TASK ITEM: Out of the entries that follow, copy each line containing "Tenniscamp".
· · ·
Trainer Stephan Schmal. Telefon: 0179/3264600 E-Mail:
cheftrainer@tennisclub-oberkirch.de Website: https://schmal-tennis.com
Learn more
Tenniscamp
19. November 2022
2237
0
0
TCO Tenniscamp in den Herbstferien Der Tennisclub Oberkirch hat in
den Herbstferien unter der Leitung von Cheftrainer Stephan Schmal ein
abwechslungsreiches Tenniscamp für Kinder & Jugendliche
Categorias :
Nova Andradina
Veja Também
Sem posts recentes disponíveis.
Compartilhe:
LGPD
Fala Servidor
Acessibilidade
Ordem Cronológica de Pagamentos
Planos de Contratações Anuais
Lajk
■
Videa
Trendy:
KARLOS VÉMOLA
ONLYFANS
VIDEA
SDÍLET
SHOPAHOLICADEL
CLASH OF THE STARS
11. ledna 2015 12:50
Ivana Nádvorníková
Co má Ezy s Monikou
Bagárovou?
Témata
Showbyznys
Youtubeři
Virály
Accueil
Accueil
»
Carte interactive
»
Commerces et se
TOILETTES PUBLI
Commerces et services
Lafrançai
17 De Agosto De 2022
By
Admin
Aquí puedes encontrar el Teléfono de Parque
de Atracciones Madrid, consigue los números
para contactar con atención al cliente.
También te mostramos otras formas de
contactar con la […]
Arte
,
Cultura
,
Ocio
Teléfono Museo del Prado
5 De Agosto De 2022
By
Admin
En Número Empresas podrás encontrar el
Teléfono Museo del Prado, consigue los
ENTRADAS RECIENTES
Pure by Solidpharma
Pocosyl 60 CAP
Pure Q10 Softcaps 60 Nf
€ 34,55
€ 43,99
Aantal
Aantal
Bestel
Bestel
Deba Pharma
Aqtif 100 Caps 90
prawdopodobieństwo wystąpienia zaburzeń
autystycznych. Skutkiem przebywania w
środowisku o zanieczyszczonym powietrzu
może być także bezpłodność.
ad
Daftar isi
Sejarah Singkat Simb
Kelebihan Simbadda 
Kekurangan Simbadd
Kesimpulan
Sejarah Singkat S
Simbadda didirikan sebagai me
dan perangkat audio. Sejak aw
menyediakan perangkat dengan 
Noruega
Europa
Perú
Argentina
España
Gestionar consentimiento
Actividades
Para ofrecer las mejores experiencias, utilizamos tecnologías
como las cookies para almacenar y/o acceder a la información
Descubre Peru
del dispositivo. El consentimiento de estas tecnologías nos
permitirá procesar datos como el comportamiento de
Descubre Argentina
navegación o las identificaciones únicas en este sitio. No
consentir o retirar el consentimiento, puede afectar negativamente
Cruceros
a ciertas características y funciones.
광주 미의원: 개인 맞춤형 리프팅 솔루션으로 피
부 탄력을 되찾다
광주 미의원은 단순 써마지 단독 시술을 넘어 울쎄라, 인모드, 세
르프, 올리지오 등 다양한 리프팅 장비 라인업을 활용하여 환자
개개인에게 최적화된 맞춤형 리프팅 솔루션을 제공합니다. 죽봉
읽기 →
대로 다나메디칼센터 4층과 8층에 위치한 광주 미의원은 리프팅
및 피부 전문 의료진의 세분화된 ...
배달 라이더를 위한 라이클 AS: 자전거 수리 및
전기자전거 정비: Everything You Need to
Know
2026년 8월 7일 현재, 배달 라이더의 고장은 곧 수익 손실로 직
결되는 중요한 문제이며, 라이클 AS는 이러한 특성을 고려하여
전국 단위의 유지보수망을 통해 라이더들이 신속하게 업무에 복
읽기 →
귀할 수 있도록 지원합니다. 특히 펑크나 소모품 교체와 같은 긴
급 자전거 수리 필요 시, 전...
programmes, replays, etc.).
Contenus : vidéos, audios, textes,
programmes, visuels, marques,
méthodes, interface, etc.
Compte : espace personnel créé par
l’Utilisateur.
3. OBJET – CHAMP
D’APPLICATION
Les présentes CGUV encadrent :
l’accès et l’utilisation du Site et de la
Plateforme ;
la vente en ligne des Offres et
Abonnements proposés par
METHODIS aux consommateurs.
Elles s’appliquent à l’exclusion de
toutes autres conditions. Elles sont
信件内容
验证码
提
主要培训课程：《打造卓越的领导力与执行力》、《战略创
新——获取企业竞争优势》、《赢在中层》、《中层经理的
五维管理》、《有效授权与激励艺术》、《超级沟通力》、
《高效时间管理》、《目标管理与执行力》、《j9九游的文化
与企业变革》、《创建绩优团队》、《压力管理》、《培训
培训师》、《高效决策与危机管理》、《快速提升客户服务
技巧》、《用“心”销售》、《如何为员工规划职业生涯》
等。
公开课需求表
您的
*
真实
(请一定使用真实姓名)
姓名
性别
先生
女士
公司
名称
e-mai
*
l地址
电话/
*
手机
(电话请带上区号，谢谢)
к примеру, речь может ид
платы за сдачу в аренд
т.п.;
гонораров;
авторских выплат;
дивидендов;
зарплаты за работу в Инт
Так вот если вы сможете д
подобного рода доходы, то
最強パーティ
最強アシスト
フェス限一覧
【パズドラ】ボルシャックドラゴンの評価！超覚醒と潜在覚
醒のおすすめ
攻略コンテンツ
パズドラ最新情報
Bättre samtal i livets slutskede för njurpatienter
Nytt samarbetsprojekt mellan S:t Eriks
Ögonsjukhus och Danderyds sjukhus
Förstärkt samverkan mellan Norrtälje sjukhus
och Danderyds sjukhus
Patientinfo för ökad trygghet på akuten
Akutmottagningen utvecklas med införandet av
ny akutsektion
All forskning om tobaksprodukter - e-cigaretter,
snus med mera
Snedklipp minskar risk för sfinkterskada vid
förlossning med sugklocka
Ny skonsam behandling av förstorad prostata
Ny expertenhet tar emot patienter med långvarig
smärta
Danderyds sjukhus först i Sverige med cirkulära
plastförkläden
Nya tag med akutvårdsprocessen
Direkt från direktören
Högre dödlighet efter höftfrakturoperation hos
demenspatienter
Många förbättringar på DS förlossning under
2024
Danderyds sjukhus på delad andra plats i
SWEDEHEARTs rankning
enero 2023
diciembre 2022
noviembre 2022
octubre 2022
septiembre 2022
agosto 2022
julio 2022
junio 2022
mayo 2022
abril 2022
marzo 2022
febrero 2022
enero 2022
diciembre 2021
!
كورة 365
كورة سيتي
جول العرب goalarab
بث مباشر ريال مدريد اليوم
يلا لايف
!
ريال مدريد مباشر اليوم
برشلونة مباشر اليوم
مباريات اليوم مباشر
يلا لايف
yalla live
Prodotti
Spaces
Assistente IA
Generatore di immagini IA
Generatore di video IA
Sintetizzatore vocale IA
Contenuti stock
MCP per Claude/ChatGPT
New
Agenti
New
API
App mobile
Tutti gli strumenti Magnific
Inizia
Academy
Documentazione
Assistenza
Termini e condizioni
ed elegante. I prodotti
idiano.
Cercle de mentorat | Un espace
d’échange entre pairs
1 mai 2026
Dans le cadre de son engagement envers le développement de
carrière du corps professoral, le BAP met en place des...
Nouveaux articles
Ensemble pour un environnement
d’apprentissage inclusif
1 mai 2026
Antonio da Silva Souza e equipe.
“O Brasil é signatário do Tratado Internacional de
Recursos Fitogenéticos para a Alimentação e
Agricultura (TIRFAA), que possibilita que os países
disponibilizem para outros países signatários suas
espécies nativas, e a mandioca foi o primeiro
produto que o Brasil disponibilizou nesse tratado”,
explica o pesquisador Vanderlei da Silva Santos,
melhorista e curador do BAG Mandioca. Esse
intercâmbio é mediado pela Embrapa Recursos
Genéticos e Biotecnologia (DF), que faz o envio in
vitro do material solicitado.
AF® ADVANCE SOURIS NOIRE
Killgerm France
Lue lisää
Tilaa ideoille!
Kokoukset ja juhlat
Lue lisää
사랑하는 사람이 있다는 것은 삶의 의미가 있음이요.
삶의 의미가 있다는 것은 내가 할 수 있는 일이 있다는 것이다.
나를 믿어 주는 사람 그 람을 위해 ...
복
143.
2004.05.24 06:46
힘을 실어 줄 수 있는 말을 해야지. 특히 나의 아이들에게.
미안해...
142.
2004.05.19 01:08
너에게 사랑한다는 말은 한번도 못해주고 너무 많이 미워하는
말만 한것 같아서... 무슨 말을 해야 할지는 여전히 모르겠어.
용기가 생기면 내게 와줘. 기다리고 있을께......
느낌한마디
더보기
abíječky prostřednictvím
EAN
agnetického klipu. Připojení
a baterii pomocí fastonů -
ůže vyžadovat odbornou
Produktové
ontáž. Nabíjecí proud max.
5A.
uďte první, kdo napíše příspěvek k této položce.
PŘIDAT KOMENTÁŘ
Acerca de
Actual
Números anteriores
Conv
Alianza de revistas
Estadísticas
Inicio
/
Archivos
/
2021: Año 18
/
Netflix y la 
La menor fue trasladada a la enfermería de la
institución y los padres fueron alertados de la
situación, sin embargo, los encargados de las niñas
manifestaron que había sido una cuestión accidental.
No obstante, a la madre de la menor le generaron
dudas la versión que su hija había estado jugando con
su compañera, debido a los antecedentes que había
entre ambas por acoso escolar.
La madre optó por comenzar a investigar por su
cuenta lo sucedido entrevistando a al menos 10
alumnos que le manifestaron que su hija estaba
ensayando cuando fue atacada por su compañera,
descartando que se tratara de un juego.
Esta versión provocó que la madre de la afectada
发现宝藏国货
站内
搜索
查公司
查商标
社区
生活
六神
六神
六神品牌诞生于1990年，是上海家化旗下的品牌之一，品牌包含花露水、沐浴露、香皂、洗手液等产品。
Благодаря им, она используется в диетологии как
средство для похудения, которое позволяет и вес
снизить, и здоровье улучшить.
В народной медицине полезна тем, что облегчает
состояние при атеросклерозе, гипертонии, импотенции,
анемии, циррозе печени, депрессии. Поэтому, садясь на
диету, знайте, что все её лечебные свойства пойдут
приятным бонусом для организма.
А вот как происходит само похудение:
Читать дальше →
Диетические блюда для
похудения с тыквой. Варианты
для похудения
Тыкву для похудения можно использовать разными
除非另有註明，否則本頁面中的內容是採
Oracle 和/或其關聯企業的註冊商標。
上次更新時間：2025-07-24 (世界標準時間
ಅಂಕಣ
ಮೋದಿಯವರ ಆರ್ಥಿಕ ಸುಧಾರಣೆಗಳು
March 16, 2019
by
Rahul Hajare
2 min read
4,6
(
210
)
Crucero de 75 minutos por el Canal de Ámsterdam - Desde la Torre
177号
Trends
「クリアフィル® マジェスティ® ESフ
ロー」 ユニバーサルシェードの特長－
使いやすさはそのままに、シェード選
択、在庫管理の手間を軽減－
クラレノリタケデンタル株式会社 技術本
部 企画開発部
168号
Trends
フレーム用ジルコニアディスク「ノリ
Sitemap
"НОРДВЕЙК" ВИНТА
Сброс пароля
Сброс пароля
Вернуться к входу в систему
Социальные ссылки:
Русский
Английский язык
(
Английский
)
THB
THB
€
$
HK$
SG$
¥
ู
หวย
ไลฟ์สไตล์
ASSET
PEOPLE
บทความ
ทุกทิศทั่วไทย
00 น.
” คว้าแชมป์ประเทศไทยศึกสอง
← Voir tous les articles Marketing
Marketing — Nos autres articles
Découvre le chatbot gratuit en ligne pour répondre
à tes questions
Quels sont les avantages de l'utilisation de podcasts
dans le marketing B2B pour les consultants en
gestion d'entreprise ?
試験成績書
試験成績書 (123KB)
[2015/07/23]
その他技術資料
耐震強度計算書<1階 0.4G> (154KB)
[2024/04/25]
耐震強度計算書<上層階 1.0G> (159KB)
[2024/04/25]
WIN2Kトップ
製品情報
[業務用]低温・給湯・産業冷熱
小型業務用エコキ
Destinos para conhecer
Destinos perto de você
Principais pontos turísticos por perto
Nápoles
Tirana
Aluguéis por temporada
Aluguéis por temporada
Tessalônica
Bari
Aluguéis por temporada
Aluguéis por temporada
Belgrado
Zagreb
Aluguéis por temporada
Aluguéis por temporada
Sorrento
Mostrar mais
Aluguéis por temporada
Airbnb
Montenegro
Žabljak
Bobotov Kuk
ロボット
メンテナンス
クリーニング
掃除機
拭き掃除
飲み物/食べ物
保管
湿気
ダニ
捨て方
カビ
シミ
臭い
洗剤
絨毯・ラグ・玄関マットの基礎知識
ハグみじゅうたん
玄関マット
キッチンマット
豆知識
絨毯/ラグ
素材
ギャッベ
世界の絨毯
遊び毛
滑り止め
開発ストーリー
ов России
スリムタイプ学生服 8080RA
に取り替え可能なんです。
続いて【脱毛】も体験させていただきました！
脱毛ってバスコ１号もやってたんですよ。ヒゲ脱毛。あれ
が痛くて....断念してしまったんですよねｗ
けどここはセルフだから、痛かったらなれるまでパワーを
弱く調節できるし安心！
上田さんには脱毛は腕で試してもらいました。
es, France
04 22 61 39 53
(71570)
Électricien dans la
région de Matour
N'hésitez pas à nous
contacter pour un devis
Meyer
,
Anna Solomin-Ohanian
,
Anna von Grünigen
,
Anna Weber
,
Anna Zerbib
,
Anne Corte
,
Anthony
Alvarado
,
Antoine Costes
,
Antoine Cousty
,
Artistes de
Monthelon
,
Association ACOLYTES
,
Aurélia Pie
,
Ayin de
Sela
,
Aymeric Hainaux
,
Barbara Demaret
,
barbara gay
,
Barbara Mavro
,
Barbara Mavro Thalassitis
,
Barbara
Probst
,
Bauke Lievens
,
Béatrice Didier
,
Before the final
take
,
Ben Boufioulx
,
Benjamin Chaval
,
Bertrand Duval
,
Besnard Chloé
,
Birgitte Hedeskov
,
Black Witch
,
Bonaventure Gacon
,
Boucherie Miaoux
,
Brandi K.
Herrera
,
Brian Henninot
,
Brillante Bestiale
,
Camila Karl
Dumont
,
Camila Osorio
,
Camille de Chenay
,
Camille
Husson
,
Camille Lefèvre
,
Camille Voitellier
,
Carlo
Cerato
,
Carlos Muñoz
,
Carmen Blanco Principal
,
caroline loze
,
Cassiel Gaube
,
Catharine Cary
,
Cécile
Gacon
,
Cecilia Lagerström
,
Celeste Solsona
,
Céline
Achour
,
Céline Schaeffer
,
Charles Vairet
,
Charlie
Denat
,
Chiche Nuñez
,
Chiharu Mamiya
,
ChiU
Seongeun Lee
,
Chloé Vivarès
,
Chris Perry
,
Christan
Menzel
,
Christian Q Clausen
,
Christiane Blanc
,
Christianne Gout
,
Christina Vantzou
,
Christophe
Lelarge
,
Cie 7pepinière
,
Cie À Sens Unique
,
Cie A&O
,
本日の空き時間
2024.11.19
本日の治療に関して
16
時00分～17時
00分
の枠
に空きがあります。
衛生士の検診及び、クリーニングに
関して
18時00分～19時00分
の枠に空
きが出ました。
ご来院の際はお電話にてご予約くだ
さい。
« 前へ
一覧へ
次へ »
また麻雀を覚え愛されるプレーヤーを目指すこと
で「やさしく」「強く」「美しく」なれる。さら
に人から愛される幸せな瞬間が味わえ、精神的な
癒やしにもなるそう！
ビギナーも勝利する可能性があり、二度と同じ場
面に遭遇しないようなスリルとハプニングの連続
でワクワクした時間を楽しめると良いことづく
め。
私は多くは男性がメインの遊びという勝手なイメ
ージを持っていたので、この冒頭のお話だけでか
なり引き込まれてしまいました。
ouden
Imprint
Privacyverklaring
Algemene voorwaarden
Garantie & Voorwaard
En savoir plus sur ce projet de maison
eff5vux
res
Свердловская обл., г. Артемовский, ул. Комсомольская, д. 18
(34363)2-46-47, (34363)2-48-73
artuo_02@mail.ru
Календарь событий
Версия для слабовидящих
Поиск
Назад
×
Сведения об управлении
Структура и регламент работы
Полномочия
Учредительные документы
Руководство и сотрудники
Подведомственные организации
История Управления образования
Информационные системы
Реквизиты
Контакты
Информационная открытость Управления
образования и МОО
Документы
· · ·
RESPONSE FOR THIS EXERCISE:
Tenniscamp
TCO Tenniscamp in den Herbstferien Der Tennisclub Oberkirch hat in
abwechslungsreiches Tenniscamp für Kinder & Jugendliche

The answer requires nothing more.